The listing that follows should be copied in full and exactly, with no pictures.

-------- Materials provided --------

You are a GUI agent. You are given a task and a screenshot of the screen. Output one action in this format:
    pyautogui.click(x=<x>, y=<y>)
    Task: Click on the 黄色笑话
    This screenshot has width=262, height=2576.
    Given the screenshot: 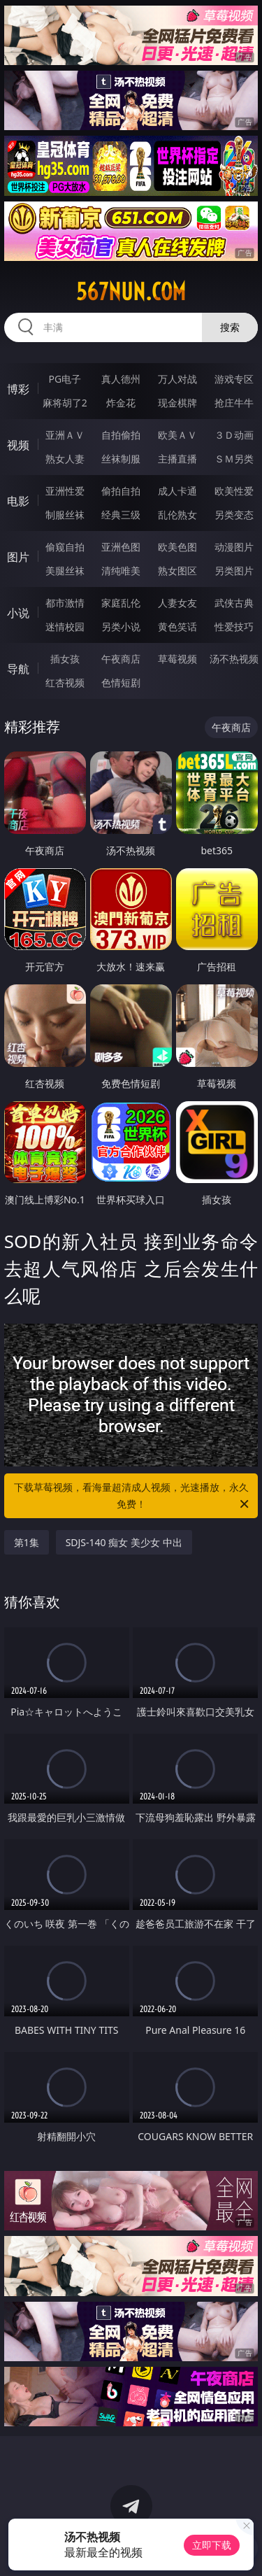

--------

* [Written answer]:
You are a GUI agent. You are given a task and a screenshot of the screen. Output one action in this format:
    pyautogui.click(x=<x>, y=<y>)
    Task: Click on the 黄色笑话
    This screenshot has width=262, height=2576.
    Given the screenshot: 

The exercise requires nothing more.